Evre, Pazarlık (Bargaining): Bu evre, “anlam bulmakta zorlanmak, diğerlerine uzanmak ve başka hikâyelerle örneklendirmek” kavramları ile tanımlanır. Bu süreçte acıyı hafifletmek ve hissedilen kaygıyı en aza indirgemek için hissettiğiniz duygulardan kurtulma karşılığında bir şeyler yapmayı kabul ederek durumu değiştirmek için pazarlık yapmaya çalışabilirsiniz. Bu pazarlığı bizden daha güçlü gördüğümüz ya da olayların gidişatını değiştirebilecek varlıklara atfedebiliriz. Sıklıkla geçmişe dönülür.
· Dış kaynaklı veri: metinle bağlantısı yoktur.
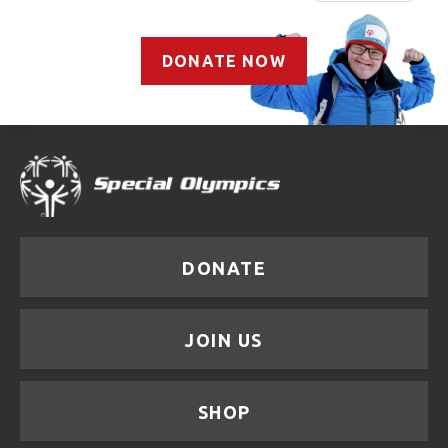
DONATE NOW
DONATE
JOIN US
SHOP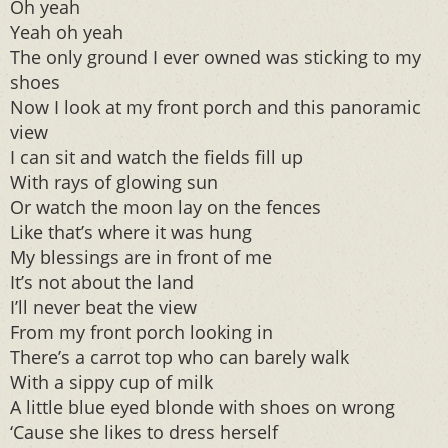
Oh yeah
Yeah oh yeah
The only ground I ever owned was sticking to my
shoes
Now I look at my front porch and this panoramic
view
I can sit and watch the fields fill up
With rays of glowing sun
Or watch the moon lay on the fences
Like that’s where it was hung
My blessings are in front of me
It’s not about the land
I’ll never beat the view
From my front porch looking in
There’s a carrot top who can barely walk
With a sippy cup of milk
A little blue eyed blonde with shoes on wrong
‘Cause she likes to dress herself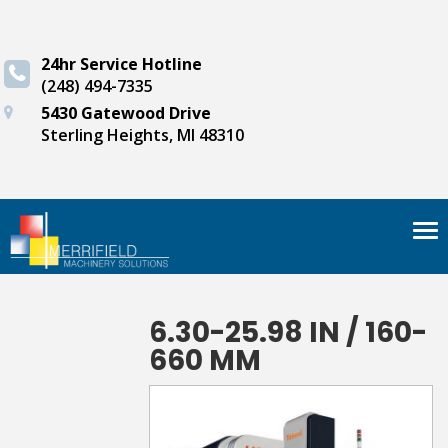
24hr Service Hotline
(248) 494-7335
5430 Gatewood Drive
Sterling Heights, MI 48310
Tog
nav
6.30-25.98 IN / 160-
660 MM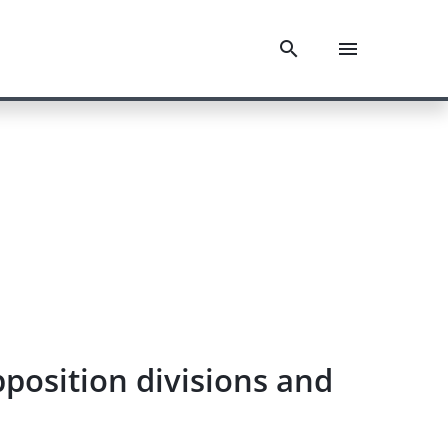
position divisions and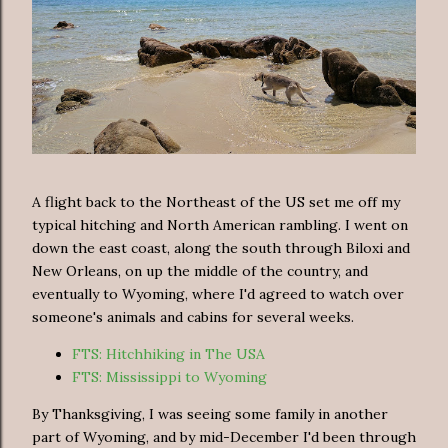
A flight back to the Northeast of the US set me off my
typical hitching and North American rambling. I went on
down the east coast, along the south through Biloxi and
New Orleans, on up the middle of the country, and
eventually to Wyoming, where I'd agreed to watch over
someone's animals and cabins for several weeks.
FTS: Hitchhiking in The USA
FTS: Mississippi to Wyoming
By Thanksgiving, I was seeing some family in another
part of Wyoming, and by mid-December I'd been through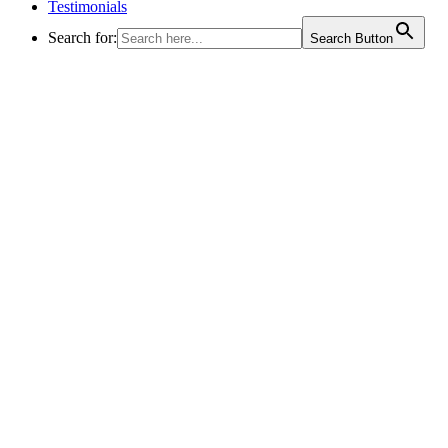
Testimonials
Search for:
Search Button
Kayıp yaşanmadan önceki hayatımız düşünülür ve pişmanlıklar su üstüne çıkar. “Allah’ım, onun yaşamasına izin ver, ona daha iyi davranacağım.” ya da “Daha anlayışlı olacağım, yeter ki beni terk etmesin.” gibi cümleler bu evreye örnek olabilir.
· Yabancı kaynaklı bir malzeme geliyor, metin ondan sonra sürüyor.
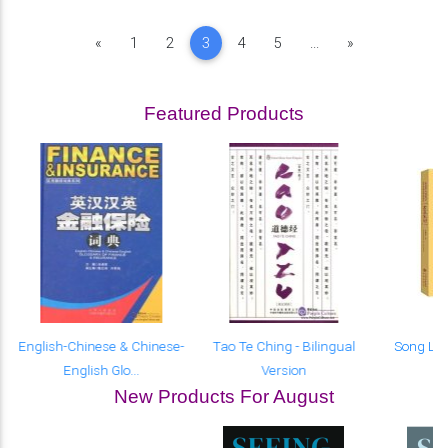
Previous
Next
«
1
2
3
4
5
...
»
Featured Products
English-Chinese & Chinese-
Tao Te Ching - Bilingual
Song Lyr
English Glo...
Version
New Products For August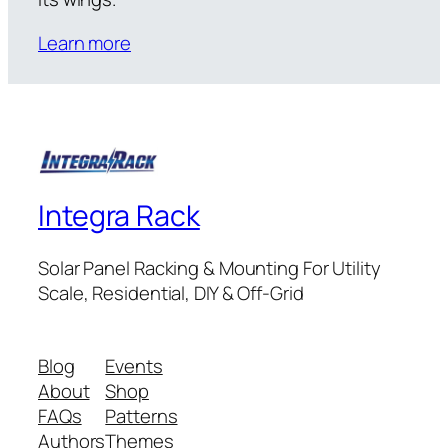
Learn more
Integra Rack
Solar Panel Racking & Mounting For Utility
Scale, Residential, DIY & Off-Grid
Blog
Events
About
Shop
FAQs
Patterns
Authors
Themes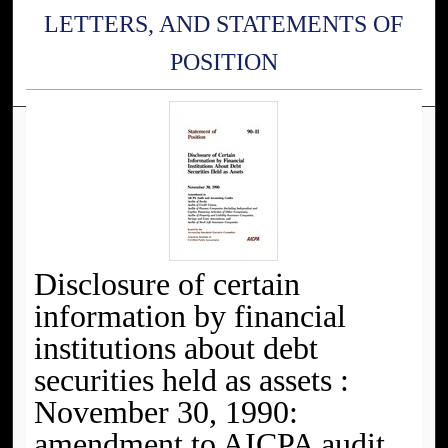
LETTERS, AND STATEMENTS OF
POSITION
Disclosure of certain
information by financial
institutions about debt
securities held as assets :
November 30, 1990:
amendment to AICPA audit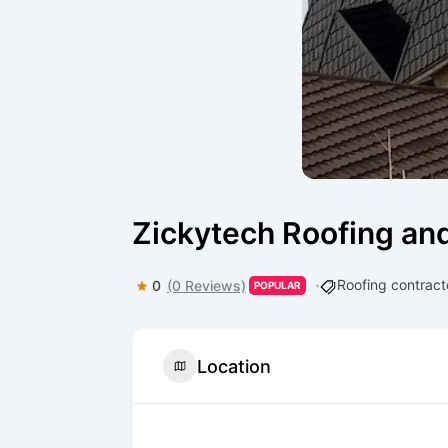
Zickytech Roofing an
Roofing contract
0
(0 Reviews)
POPULAR
Location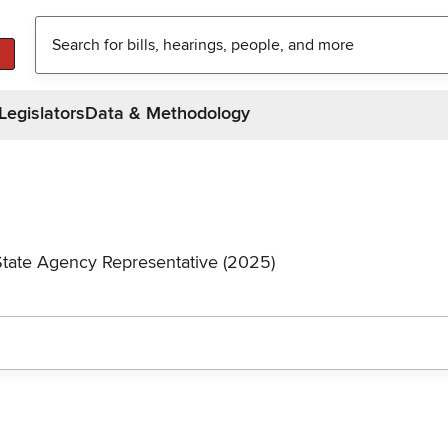
Legislators
Data & Methodology
State Agency Representative (2025)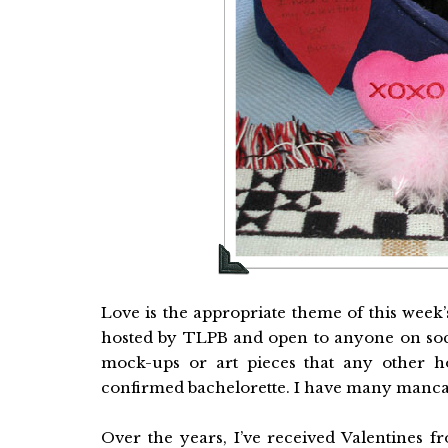
Love is the appropriate theme of this week
hosted by TLPB and open to anyone on socia
mock-ups or art pieces that any other h
confirmed bachelorette. I have many mancat
Over the years, I’ve received Valentines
Evre, Depresyon (Depression): Bu evre, “çaresizlik, düşmanlık ve kaçış” kavramları ile tanımlanır. Kişi, kaybın gerçekliğinin artık tamamen idrakindedir. Boşluk iyice hissedilir; hayatı, bir sis içinde yaşıyormuşuz ve yaşamanın tadı tuzu yokmuş gibi sürdürebiliriz. İçe dönüş gerçekleşir, hayattan kendimizi soyutlayabiliriz. Umutsuzluk duygusu yoğunlaşır. Bu evre intihar düşüncesinin hâkim olduğu evredir dolayısıyla tehlikesi göz ardı edilemez.
Evre, Kabullenme (Acceptance): Bu evre, “seçenekleri keşfetmek, yeni planlar ve harekete geçmek” kavramları ile tanımlanır. Kaybı benimsemişizdir, bu gerçeklikle yaşamaya alışmışızdır. Kaybın verdiği üzüntü ve yorgunluk devam etse de hayata döneriz. Yeni insanlar tanır, hayat düzenlemesi yapar ve yeniden umut verici hayaller kurmaya başlarız.
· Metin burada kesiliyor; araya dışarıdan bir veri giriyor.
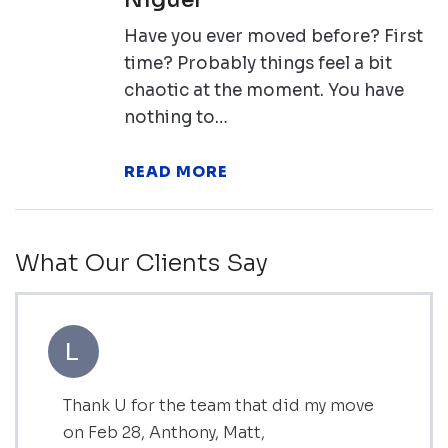
Have you ever moved before? First
time? Probably things feel a bit
chaotic at the moment. You have
nothing to…
READ MORE
What Our Clients Say
L
Thank U for the team that did my move
on Feb 28, Anthony, Matt,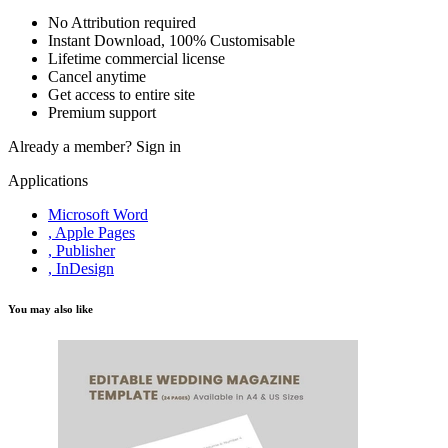
No Attribution required
Instant Download, 100% Customisable
Lifetime commercial license
Cancel anytime
Get access to entire site
Premium support
Already a member?
Sign in
Applications
Microsoft Word
, Apple Pages
, Publisher
, InDesign
You may also like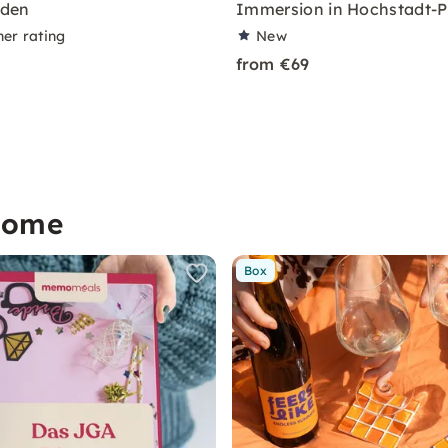
den
Immersion in Hochstadt-P
ner rating
New
from €69
home
Box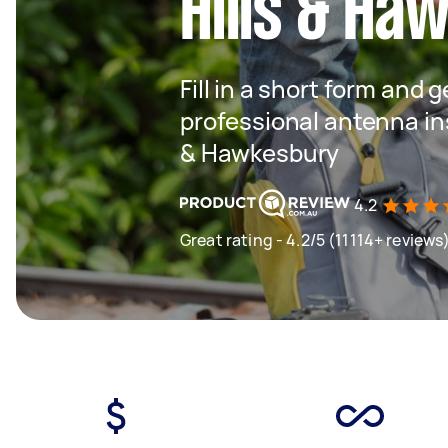
Hills & Ha
Fill in a short form and 
professional antenna ins
& Hawkesbury
4.2
Great rating - 4.2/5 (11114+ reviews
Yasın 5 Aşamasını ele aldığımızda, insanların farklı şekilde yas tuttuklarına dikkat etmek önemlidir. Yani bu aşamaların her birinden geçebilir veya geçmeyebilirsiniz veya bunları sırayla yaşayabilirsiniz. Yas süreci aşamalarının çizgileri genellikle bulanıktır. Ayrıca bir aşamadan diğerine geçebilir ve muhtemelen tamamen yeni bir aşamaya geçmeden önce tekrar geri dönebiliriz.
Tüm bu süreçte asıl olay, yasın biricikliğini ve kaybın verdiği acıyı kabullenmektir. Üzülmeliyiz, bu duyguları yaşamak için kendimize alan açmalıyız. Kaybın ardından hemen hayata dönmek zorunda değiliz. Bir süre kaybın verdiği o hüznün içinde yüzebilir, defalarca batıp çıkabilir, her gün bunu düşünebiliriz. Son olarak… Yasla ilgili çok sevdiğim bir illüstrasyon:
“İnsanlar yasın zamanla azaldığına inanma eğilimindedir. Gerçekte olan ise yasın etrafında büyüdüğümüzdür.”
Yas küçülmüyor, içimizde bir yerde hep duruyor ama biz duyguları yaşayıp olgunlaştıkça ve onları kabul ettikçe yasımızın etrafında büyüyoruz ve yasın içimizde kapladığı alan küçülüyor. Mükemmel bir anlatım.